We really have 2008 R2 Standard, but it still applies. Here's the article about needing 'Enterprise' version:
(steps 19 & 20 , and the related 'yellow note.')
http://technet.microsoft.com/en-us/library/cc161804.aspx#BKMK_AMTprovisioning2
Also,I don't recall any specs mentioning if the Cert has to be V1, V2 or V3, which also makes a difference, apparently.
And a note on another article that says now Godaddy supports the AMT provisioning certs via its 'Standard' certs, so you don't have to shell out the extra bucks for the "Premium SSL Cert."
Also: http://technet.microsoft.com/en-us/library/cc700804.aspx
It mentions the "must-have" Enterprise version of o/s. Ugh!

That is an excellent article - I have only used the Enterprise Windows versions and it has always worked for me. So it sounds like either you upgrade or you look into GoDaddy. It's too bad you can't use the Host Based Provisioning method that was available starting with AMT 6.2 (push down a script, run it and you're provisioned.)

FYI, also, here are the 1-4 steps I found that also show, specifically from Godaddy, the cert having the 2 purposes and the OID # 2.16.840.1.114413.1.7.23.2

http://scug.be/blogs/sccm/archive/2010/05/06/step-by-step-guide-for-provisioning-intel-vpro-clients-in-sccm-2007-sp2-part-1.aspx

http://scug.be/blogs/sccm/archive/2010/05/06/step-by-step-guide-for-provisioning-intel-vpro-clients-in-sccm-2007-sp2-part-2.aspx

http://scug.be/blogs/sccm/archive/2010/05/06/step-by-step-guide-for-provisioning-intel-vpro-clients-in-sccm-2007-sp2-part-3.aspx

http://scug.be/blogs/sccm/archive/2010/05/06/step-by-step-guide-for-provisioning-intel-vpro-clients-in-sccm-2007-sp2-part-4.aspx

If someone can screen-shot or verify it does NOT need to have the 2 purposes, and so forth, and that they got it working with 2003/2008 NON-Enterprise (i.e., Standard - LOL) version, that would be good.

I don't think we have any more 2003 Enterpriseservers left around - even if we did, I would need to move my CA to that server, and I'm not doing that. We do have some 2008 versions, but I'm not moving my CA just to get 'one or two' minor features that, imo, already should be allowed in 2008 R2 Standard!
Again: UGH!

Yeah, but 'host-based' is the "light/broken" version - it doesn't allow the remote KVM functionality, where I can re-direct the person's screen and remotely boot, while being like I'm right there at the"console."

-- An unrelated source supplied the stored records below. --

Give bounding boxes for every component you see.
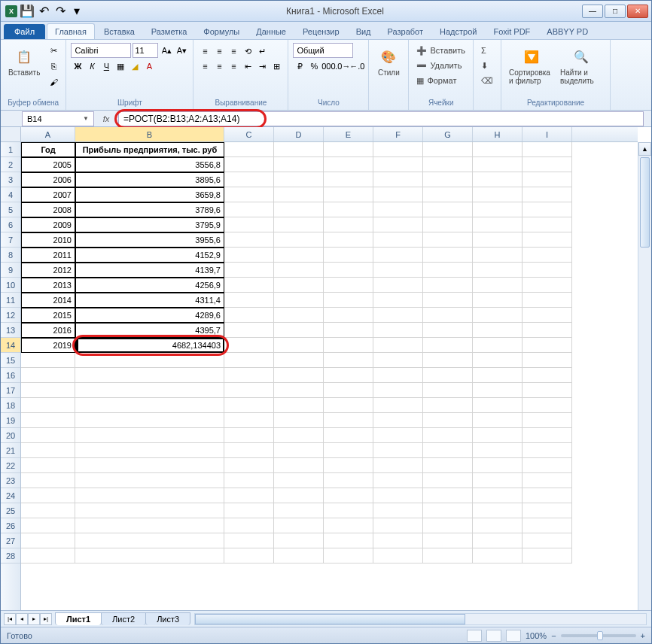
cell-B23[interactable]	[75, 473, 224, 488]
cell-A28[interactable]	[21, 548, 75, 564]
sheet-tab-2[interactable]: Лист2	[101, 612, 146, 625]
cell-B9[interactable]: 4139,7	[75, 263, 224, 278]
align-top-icon[interactable]: ≡	[198, 44, 212, 58]
cell-B4[interactable]: 3659,8	[75, 187, 224, 202]
cell-A23[interactable]	[21, 473, 75, 488]
col-header-A[interactable]: A	[21, 127, 75, 141]
cell-I3[interactable]	[523, 172, 572, 187]
cell-G17[interactable]	[423, 383, 473, 398]
cell-I17[interactable]	[523, 383, 572, 398]
row-header-3[interactable]: 3	[1, 172, 20, 187]
col-header-E[interactable]: E	[324, 127, 373, 141]
cell-G28[interactable]	[423, 548, 473, 564]
cell-I4[interactable]	[523, 187, 572, 202]
col-header-B[interactable]: B	[75, 127, 224, 141]
cell-D4[interactable]	[274, 187, 324, 202]
cell-F5[interactable]	[373, 202, 423, 217]
cell-E6[interactable]	[324, 217, 373, 232]
cell-G3[interactable]	[423, 172, 473, 187]
row-header-8[interactable]: 8	[1, 248, 20, 263]
cell-D26[interactable]	[274, 518, 324, 533]
col-header-H[interactable]: H	[473, 127, 523, 141]
decrease-font-icon[interactable]: A▾	[175, 44, 188, 57]
qat-save-icon[interactable]: 💾	[20, 5, 34, 18]
cell-D5[interactable]	[274, 202, 324, 217]
cell-C1[interactable]	[224, 142, 274, 157]
cell-A12[interactable]: 2015	[21, 308, 75, 323]
cell-G13[interactable]	[423, 323, 473, 338]
tab-formulas[interactable]: Формулы	[196, 24, 247, 39]
cell-A24[interactable]	[21, 488, 75, 503]
cell-D13[interactable]	[274, 323, 324, 338]
cell-D19[interactable]	[274, 413, 324, 428]
cell-H24[interactable]	[473, 488, 523, 503]
cell-E9[interactable]	[324, 263, 373, 278]
cell-A20[interactable]	[21, 428, 75, 443]
cell-I5[interactable]	[523, 202, 572, 217]
cell-I16[interactable]	[523, 368, 572, 383]
cell-A10[interactable]: 2013	[21, 278, 75, 293]
cell-H15[interactable]	[473, 353, 523, 368]
cell-H26[interactable]	[473, 518, 523, 533]
cell-I25[interactable]	[523, 503, 572, 518]
cell-C28[interactable]	[224, 548, 274, 564]
cell-B1[interactable]: Прибыль предприятия, тыс. руб	[75, 142, 224, 157]
vertical-scrollbar[interactable]: ▲	[638, 142, 651, 610]
cell-G12[interactable]	[423, 308, 473, 323]
cell-E27[interactable]	[324, 533, 373, 548]
cell-C19[interactable]	[224, 413, 274, 428]
cell-B25[interactable]	[75, 503, 224, 518]
cell-F1[interactable]	[373, 142, 423, 157]
cell-E18[interactable]	[324, 398, 373, 413]
cell-G26[interactable]	[423, 518, 473, 533]
row-header-21[interactable]: 21	[1, 443, 20, 458]
qat-redo-icon[interactable]: ↷	[53, 5, 67, 18]
cell-H11[interactable]	[473, 293, 523, 308]
cell-A11[interactable]: 2014	[21, 293, 75, 308]
merge-icon[interactable]: ⊞	[270, 59, 283, 73]
cell-C21[interactable]	[224, 443, 274, 458]
cells-area[interactable]: ГодПрибыль предприятия, тыс. руб20053556…	[21, 142, 638, 610]
cell-F11[interactable]	[373, 293, 423, 308]
tab-insert[interactable]: Вставка	[96, 24, 142, 39]
cell-H6[interactable]	[473, 217, 523, 232]
cell-F17[interactable]	[373, 383, 423, 398]
cell-B12[interactable]: 4289,6	[75, 308, 224, 323]
tab-nav-last-icon[interactable]: ▸|	[40, 613, 52, 625]
cell-E26[interactable]	[324, 518, 373, 533]
font-color-icon[interactable]: A	[142, 59, 156, 73]
cell-E11[interactable]	[324, 293, 373, 308]
row-header-5[interactable]: 5	[1, 202, 20, 217]
align-left-icon[interactable]: ≡	[198, 59, 212, 73]
cell-F23[interactable]	[373, 473, 423, 488]
cell-G14[interactable]	[423, 338, 473, 353]
tab-data[interactable]: Данные	[248, 24, 294, 39]
cell-A19[interactable]	[21, 413, 75, 428]
cell-I26[interactable]	[523, 518, 572, 533]
tab-nav-prev-icon[interactable]: ◂	[16, 613, 28, 625]
cell-C24[interactable]	[224, 488, 274, 503]
sheet-tab-1[interactable]: Лист1	[55, 612, 102, 625]
row-header-16[interactable]: 16	[1, 368, 20, 383]
cell-F25[interactable]	[373, 503, 423, 518]
col-header-I[interactable]: I	[523, 127, 572, 141]
cell-F19[interactable]	[373, 413, 423, 428]
find-select-button[interactable]: 🔍 Найти и выделить	[557, 43, 605, 87]
cell-D9[interactable]	[274, 263, 324, 278]
cell-D17[interactable]	[274, 383, 324, 398]
row-header-2[interactable]: 2	[1, 157, 20, 172]
minimize-button[interactable]: —	[582, 5, 603, 18]
cell-F21[interactable]	[373, 443, 423, 458]
cell-C12[interactable]	[224, 308, 274, 323]
cell-D23[interactable]	[274, 473, 324, 488]
row-header-28[interactable]: 28	[1, 548, 20, 564]
cell-B10[interactable]: 4256,9	[75, 278, 224, 293]
cell-C23[interactable]	[224, 473, 274, 488]
cell-B14[interactable]: 4682,134403	[75, 338, 224, 353]
cell-E23[interactable]	[324, 473, 373, 488]
cell-G10[interactable]	[423, 278, 473, 293]
cell-G2[interactable]	[423, 157, 473, 172]
cell-D20[interactable]	[274, 428, 324, 443]
row-header-15[interactable]: 15	[1, 353, 20, 368]
cell-I6[interactable]	[523, 217, 572, 232]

I think that's the difference that I was remembering.

Few people realize that you can "move" a system in Client Control mode over to Admin Control Mode after AMT is enabled. I think the DTK offers this as soon as you connect to the system. Once an AMT system is enabled, and it can be in the most primative, basic configuration, you can modify it's configuration via the APIs or the powershell scripts that are included in the SDK. You can even apply TLS authentication once AMT is enabled. It doesn't all have to happen while running the Intel SCS tool.

As you can see, when you contact port 16992 on the local computer, the traffic is just captured byLMS and forwarded to AMT using a driver. It's not going thru the network at all. Also, network configuration on AMT will not affect the HECI driver or LMS.